On the Eighth Day of Christmas …
On the eighth day of Christmas I’m thinking about traditions. Well, at least what have become traditions when Christmas is different every year.
My husband is a pastor and our traditions have had to be very flexible so we could work around church events. As our kids were growing up, Christmas time also meant an eight to ten hour trip back to Tennessee to visit grandparents. We tried to “choose” our Christmas day rather than letting the calendar demand that it was December 25. Sometimes Christmas and church times were too close to make the Tennessee trip until after Christmas. That was when our son and daughter began their own tradition of staying up all night to watch the 24-hour marathon of “A Christmas Story.” They tell very different stories about who would finally fall asleep first. But for two very different siblings who were almost five years apart, it is still a memory that bonds them.
One tradition we began was called “The Feast.” My son describes it as a meal where, “we eat things we wouldn’t ordinarily eat at a meal.” Even that makes me laugh. It’s basically “name your very favorite things” and, no matter what it is, we’ll put it in the feast. Combined with laughter, family time, and a Christmas movie, it is something we still do even though they are both grown with homes of their own.

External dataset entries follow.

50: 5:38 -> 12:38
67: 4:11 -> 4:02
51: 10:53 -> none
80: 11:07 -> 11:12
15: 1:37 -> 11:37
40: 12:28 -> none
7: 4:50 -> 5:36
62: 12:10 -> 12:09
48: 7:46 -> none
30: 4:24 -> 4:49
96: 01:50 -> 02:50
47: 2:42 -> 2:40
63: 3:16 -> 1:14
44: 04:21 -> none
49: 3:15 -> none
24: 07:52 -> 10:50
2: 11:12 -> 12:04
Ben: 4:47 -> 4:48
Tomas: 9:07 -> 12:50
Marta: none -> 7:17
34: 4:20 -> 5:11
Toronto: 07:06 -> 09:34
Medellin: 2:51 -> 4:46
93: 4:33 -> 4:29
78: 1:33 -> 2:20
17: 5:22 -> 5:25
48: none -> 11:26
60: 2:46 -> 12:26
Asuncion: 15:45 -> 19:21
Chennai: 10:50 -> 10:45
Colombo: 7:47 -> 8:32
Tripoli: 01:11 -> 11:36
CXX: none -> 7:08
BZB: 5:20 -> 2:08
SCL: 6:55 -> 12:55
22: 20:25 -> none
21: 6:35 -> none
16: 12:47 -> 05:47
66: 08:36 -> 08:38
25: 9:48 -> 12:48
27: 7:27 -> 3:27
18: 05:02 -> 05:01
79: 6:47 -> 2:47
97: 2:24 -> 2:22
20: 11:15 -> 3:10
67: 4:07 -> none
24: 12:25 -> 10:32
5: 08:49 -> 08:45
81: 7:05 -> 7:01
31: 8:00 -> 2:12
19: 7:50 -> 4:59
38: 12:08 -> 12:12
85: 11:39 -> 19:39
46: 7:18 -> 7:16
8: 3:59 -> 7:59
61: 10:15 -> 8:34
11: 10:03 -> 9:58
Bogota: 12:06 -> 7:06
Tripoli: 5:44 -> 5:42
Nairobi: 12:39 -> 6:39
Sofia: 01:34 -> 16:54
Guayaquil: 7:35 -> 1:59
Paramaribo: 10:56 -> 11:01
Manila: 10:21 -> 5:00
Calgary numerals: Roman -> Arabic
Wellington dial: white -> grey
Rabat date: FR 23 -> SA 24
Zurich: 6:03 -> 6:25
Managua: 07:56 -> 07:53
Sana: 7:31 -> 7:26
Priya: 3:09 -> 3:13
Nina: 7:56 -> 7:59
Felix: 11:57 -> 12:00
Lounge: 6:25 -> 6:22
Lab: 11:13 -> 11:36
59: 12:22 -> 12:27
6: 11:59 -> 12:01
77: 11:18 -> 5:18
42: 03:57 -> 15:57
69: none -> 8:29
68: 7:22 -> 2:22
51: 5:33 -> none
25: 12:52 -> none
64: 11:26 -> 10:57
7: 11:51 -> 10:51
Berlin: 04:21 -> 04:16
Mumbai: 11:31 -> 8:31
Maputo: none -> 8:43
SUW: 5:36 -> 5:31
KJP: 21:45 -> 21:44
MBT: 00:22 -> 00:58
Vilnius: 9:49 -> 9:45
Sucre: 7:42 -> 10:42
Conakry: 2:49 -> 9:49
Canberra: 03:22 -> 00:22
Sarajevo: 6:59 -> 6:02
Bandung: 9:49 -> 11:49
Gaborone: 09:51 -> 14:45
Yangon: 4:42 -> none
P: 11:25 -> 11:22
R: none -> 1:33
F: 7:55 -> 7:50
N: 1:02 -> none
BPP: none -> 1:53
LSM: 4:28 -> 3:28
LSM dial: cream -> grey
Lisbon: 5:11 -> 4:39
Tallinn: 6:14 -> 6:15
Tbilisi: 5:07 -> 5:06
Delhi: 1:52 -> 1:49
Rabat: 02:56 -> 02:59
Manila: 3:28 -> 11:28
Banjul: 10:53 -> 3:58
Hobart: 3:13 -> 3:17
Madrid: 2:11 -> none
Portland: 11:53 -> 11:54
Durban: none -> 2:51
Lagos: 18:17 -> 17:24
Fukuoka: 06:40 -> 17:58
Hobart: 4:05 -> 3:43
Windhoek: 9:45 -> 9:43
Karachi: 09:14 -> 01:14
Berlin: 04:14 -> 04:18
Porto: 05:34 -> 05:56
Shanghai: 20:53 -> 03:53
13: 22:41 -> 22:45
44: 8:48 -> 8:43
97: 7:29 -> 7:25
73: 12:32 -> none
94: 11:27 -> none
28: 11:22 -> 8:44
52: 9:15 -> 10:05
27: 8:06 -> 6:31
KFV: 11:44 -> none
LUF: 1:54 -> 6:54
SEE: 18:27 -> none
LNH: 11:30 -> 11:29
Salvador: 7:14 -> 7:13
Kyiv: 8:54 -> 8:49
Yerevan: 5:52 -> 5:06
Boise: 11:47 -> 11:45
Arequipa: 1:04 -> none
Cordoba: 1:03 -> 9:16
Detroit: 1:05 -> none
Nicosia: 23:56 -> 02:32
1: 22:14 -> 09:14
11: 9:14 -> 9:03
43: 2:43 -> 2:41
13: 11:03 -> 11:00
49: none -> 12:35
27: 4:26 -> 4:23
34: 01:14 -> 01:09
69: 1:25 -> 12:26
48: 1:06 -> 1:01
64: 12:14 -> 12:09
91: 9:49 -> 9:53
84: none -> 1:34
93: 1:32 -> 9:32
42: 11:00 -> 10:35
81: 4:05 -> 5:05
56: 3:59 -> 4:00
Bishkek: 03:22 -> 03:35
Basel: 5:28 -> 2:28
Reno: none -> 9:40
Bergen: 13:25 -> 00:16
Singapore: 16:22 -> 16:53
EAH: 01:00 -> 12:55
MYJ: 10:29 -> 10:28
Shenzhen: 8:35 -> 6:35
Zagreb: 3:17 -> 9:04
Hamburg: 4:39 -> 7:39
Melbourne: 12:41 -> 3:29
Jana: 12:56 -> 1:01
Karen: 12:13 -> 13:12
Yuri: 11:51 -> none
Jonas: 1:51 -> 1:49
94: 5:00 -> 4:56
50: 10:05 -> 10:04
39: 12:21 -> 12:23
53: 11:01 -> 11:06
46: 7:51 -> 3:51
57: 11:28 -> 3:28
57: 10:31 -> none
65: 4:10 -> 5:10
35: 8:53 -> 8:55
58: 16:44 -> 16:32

And then we have “The Snowman.” It began as a joke between my husband and me. He used to grumble about “plastic things to set out in the yard during Christmas.” I started picking up every $1 giant plastic thing I could find at yard sales. “The Snowman” was the first. We had quite a collection after about 15 years. When we moved back to Tennessee, it was hard to give up “the collection,” but “The Snowman” was part of the family! Even years when sad things have happened at Christmas, including the year we didn’t even manage to get a tree up, “The Snowman” glowed near our front door.
I came home late a couple of weeks ago and there was Mr. Snowman glowing in the front yard. I started to grin. It was beginning to look a lot like Christmas.